J’ai réalisé dernièrement qu’il est de moins en moins rare, de nos jours, d’avoir un ou une amie qui a vécu le processus de changement de sexe. J’en ai ressenti une vive émotion de fierté. Fière de côtoyer des gens qui se prévalent du droit d’être eux-mêmes, tout simplement.

Avant d’écrire cette chronique, j’ai eu le réflexe d’envoyer un texto à mon ami Sam pour m’excuser de ne pas avoir accueilli la nouvelle avec tout l’honneur qu’elle méritait lorsqu’il m’a annoncé qu’il n’était plus elle.
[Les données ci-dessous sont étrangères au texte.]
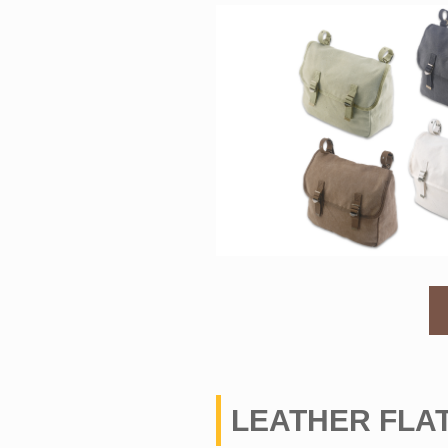
LEATHER FLAT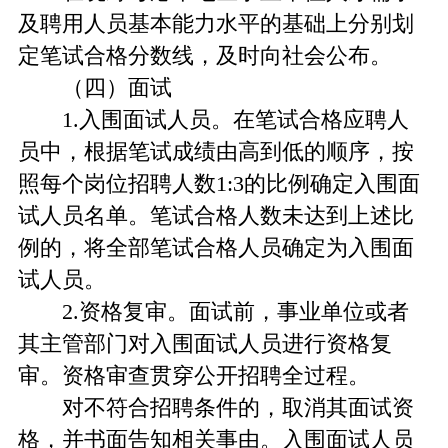
及聘用人员基本能力水平的基础上分别划
定笔试合格分数线，及时向社会公布。
（四）面试
1.入围面试人员。在笔试合格应聘人
员中，根据笔试成绩由高到低的顺序，按
照每个岗位招聘人数1:3的比例确定入围面
试人员名单。笔试合格人数未达到上述比
例的，将全部笔试合格人员确定为入围面
试人员。
2.资格复审。面试前，事业单位或者
其主管部门对入围面试人员进行资格复
审。资格审查贯穿公开招聘全过程。
对不符合招聘条件的，取消其面试资
格，并书面告知相关事由。入围面试人员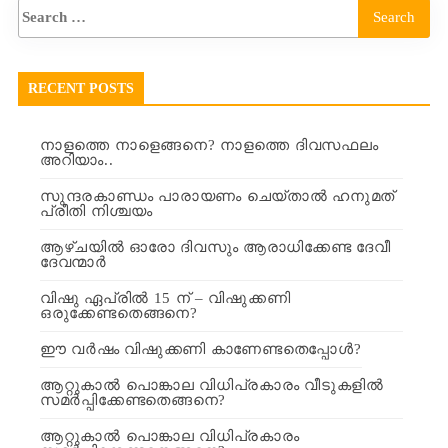
RECENT POSTS
നാളത്തെ നാളെങ്ങനെ? നാളത്തെ ദിവസഫലം
അറിയാം..
സുന്ദരകാണ്ഡം പാരായണം ചെയ്താൽ ഹനുമത്
പ്രീതി നിശ്ചയം
ആഴ്ചയിൽ ഓരോ ദിവസും ആരാധിക്കേണ്ട ദേവീ
ദേവന്മാർ
വിഷു ഏപ്രിൽ 15 ന് – വിഷുക്കണി
ഒരുക്കേണ്ടതെങ്ങനെ?
ഈ വർഷം വിഷുക്കണി കാണേണ്ടതെപ്പോൾ?
ആറ്റുകാൽ പൊങ്കാല വിധിപ്രകാരം വീടുകളിൽ
സമർപ്പിക്കേണ്ടതെങ്ങനെ?
ആറ്റുകാൽ പൊങ്കാല വിധിപ്രകാരം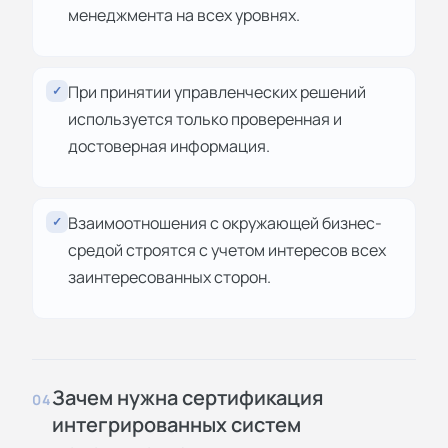
менеджмента на всех уровнях.
При принятии управленческих решений
✓
используется только проверенная и
достоверная информация.
Взаимоотношения с окружающей бизнес-
✓
средой строятся с учетом интересов всех
заинтересованных сторон.
Зачем нужна сертификация
04
интегрированных систем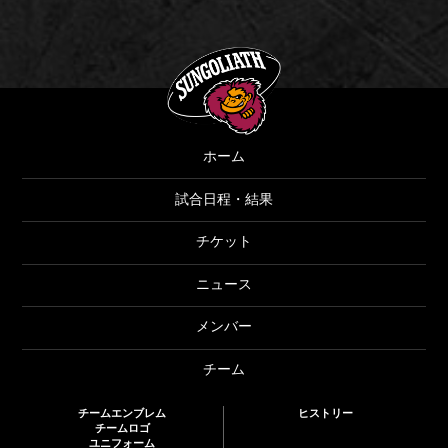
SUNGOLIATH
ホーム
試合日程・結果
チケット
ニュース
メンバー
チーム
チームエンブレム
ヒストリー
チームロゴ
ユニフォーム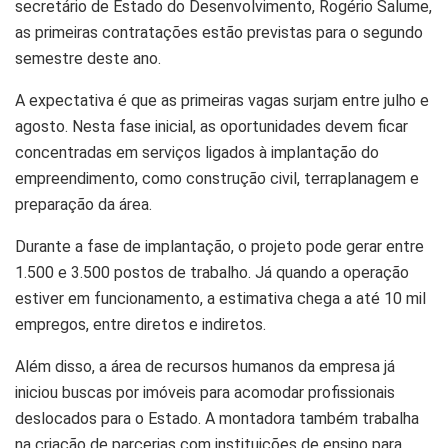
secretário de Estado do Desenvolvimento, Rogério Salume,
as primeiras contratações estão previstas para o segundo
semestre deste ano.
A expectativa é que as primeiras vagas surjam entre julho e
agosto. Nesta fase inicial, as oportunidades devem ficar
concentradas em serviços ligados à implantação do
empreendimento, como construção civil, terraplanagem e
preparação da área.
Durante a fase de implantação, o projeto pode gerar entre
1.500 e 3.500 postos de trabalho. Já quando a operação
estiver em funcionamento, a estimativa chega a até 10 mil
empregos, entre diretos e indiretos.
Além disso, a área de recursos humanos da empresa já
iniciou buscas por imóveis para acomodar profissionais
deslocados para o Estado. A montadora também trabalha
na criação de parcerias com instituições de ensino para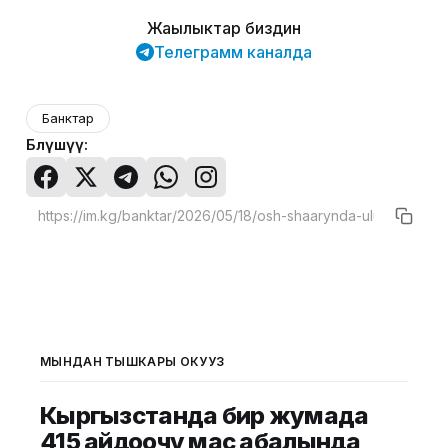
Жаңылыктар биздин
Телеграмм каналда
Банктар
Бөлүшүү:
МЫНДАН ТЫШКАРЫ ОКУҢУЗ
Кыргызстанда бир жумада
415 айдоочу мас абалында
Samantha allait devenir Samuel.

Il m’a répondu qu’il était touché par mon mot et a précisé que le soir, Samantha s’endormait en espérant se réveiller dans le bon corps. Sam m’a confié qu’après sa mastectomie, il commençait à savoir ce que c’était d’être heureux. Pour la première fois, il a goûté au bonheur d’être qui il est vraiment et il a trouvé ça savoureux.

Le danger d’être soi

Ce n’est qu’en 2018 que l’Organisation mondiale de la santé a retiré le trouble de l’identité du genre de sa liste des maladies mentales.

Sévices corporels, emprisonnements, stérilisation forcée pour s’assurer que les personnes transgenres ne fassent pas d’enfants : partout sur la planète, leurs droits humains sont violés.

Et ici, les trans sont-ils en sécurité ? Comment expliquer le fait que la plupart des transgenres québécois ont été agressés verbalement ? Que 48 % d’entre eux ont été victimes d’assauts armés et sexuels ?

Sam, je t’admire. Tu as le même grand cœur, le même humour, pour moi, tu es la même personne. Tu as les mêmes yeux, mais maintenant, je me rends bien compte qu’il y brille une lumière unique. Je crois que c’est celle de ton âme et celle-là n’a pas de genre.